**What to work on:**
Restate verbatim the span of lines below between the line with "dažādās faktūrās. Spilgtās, jautrās" and the line with "Angebote als Werbepartner zu erhalten", including those two lines, and only that span.

───── Exercise data ─────

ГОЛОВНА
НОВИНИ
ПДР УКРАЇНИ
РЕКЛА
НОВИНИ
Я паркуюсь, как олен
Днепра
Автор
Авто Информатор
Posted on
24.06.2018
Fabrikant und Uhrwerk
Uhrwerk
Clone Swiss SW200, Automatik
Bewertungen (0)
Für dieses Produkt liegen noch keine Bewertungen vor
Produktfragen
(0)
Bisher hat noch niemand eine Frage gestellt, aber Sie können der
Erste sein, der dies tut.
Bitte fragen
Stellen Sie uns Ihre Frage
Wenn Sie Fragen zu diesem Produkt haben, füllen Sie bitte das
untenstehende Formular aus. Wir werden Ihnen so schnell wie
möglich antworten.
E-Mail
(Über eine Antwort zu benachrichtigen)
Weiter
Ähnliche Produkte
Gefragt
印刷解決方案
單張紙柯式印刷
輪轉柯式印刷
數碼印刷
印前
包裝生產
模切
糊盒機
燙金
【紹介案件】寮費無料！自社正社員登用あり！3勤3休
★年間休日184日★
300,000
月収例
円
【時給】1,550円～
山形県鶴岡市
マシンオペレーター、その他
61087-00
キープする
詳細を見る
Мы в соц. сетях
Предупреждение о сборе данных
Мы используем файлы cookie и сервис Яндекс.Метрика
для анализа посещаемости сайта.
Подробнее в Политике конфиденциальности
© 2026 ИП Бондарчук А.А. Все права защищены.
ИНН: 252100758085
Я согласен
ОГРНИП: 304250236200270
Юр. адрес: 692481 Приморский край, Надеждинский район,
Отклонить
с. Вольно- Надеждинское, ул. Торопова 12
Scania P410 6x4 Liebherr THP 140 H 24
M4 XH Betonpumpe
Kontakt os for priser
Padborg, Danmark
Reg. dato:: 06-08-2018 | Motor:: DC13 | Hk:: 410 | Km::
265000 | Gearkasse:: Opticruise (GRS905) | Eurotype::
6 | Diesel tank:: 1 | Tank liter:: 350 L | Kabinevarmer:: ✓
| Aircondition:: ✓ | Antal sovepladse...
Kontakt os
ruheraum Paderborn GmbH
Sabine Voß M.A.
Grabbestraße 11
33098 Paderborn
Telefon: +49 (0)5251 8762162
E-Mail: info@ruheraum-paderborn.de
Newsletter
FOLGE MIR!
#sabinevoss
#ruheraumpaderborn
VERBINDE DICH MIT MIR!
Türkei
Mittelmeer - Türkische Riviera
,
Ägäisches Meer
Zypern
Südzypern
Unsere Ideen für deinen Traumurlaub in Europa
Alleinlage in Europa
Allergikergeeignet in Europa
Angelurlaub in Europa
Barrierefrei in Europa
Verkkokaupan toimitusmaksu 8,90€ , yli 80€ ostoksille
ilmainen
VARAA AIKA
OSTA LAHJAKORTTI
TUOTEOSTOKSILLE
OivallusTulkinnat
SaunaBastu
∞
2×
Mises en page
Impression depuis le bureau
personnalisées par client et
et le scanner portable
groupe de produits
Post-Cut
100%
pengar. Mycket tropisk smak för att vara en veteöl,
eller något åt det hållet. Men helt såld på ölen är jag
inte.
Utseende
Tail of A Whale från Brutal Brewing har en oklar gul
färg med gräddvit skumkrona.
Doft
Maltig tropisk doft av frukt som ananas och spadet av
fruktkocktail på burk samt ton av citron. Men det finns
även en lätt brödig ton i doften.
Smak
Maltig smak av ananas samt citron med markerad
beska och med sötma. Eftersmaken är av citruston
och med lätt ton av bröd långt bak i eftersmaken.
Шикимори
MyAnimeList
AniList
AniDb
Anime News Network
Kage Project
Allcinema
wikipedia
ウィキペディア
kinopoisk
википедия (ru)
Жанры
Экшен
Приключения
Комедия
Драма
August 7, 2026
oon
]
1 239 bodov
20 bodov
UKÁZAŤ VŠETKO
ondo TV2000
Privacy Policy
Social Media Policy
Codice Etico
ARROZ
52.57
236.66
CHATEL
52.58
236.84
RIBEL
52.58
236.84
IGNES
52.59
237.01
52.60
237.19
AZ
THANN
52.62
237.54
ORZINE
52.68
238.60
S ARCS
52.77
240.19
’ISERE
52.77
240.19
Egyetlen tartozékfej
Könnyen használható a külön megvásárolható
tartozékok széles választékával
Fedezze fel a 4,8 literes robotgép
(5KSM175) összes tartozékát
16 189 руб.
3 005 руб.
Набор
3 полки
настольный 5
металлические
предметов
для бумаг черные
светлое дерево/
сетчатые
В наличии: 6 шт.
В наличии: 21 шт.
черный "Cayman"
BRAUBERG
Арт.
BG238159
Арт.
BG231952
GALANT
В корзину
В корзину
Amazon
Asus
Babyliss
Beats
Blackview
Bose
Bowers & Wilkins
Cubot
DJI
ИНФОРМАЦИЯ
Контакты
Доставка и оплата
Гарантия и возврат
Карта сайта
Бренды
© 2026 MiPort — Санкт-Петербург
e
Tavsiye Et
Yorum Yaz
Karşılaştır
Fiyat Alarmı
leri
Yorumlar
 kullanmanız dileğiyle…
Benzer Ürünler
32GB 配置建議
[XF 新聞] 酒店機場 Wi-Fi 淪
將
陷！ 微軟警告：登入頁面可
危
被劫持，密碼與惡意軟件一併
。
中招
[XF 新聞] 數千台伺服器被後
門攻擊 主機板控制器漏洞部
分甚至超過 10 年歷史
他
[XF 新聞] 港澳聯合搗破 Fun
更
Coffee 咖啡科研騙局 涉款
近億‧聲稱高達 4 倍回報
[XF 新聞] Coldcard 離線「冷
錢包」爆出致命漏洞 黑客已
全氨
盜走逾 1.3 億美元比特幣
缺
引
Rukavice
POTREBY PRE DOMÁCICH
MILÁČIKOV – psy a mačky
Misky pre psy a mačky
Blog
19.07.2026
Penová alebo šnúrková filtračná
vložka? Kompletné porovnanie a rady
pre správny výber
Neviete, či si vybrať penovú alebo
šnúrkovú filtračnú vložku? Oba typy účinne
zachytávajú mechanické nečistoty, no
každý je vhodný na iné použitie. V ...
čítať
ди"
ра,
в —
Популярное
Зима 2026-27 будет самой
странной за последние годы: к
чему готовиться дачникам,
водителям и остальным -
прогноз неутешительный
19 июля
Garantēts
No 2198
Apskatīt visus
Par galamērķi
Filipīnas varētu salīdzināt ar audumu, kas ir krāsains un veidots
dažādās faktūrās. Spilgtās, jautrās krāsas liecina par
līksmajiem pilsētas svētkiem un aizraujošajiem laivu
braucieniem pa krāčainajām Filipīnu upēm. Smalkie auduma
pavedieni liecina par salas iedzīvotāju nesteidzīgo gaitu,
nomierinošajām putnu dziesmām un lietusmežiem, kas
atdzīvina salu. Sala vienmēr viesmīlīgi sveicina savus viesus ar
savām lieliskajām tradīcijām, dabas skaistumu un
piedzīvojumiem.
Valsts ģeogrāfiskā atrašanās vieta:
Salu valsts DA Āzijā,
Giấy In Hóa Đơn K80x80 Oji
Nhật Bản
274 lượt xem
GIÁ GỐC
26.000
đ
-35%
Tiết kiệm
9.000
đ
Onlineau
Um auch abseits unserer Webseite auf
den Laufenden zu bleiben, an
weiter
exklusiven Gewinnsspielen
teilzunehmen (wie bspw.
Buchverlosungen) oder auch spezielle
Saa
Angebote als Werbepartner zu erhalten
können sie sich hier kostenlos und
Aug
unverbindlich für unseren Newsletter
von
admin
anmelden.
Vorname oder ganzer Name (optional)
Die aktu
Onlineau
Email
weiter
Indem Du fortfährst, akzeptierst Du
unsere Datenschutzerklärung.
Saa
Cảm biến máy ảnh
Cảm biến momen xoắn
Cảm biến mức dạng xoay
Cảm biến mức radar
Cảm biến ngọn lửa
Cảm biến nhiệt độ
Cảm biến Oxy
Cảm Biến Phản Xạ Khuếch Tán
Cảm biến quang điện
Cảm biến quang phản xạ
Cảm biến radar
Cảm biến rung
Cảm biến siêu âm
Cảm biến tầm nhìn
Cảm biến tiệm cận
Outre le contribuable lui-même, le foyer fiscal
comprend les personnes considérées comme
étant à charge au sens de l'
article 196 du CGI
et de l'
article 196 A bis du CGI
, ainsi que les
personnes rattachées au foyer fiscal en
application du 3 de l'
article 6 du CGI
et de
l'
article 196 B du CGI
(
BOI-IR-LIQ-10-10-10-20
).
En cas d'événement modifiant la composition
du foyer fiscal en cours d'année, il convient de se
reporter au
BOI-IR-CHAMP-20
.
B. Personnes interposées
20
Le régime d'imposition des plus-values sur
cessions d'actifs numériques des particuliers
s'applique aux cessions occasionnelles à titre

─────

**Solution to this problem:**
dažādās faktūrās. Spilgtās, jautrās krāsas liecina par
līksmajiem pilsētas svētkiem un aizraujošajiem laivu
braucieniem pa krāčainajām Filipīnu upēm. Smalkie auduma
pavedieni liecina par salas iedzīvotāju nesteidzīgo gaitu,
nomierinošajām putnu dziesmām un lietusmežiem, kas
atdzīvina salu. Sala vienmēr viesmīlīgi sveicina savus viesus ar
savām lieliskajām tradīcijām, dabas skaistumu un
piedzīvojumiem.
Valsts ģeogrāfiskā atrašanās vieta:
Salu valsts DA Āzijā,
Giấy In Hóa Đơn K80x80 Oji
Nhật Bản
274 lượt xem
GIÁ GỐC
26.000
đ
-35%
Tiết kiệm
9.000
đ
Onlineau
Um auch abseits unserer Webseite auf
den Laufenden zu bleiben, an
weiter
exklusiven Gewinnsspielen
teilzunehmen (wie bspw.
Buchverlosungen) oder auch spezielle
Saa
Angebote als Werbepartner zu erhalten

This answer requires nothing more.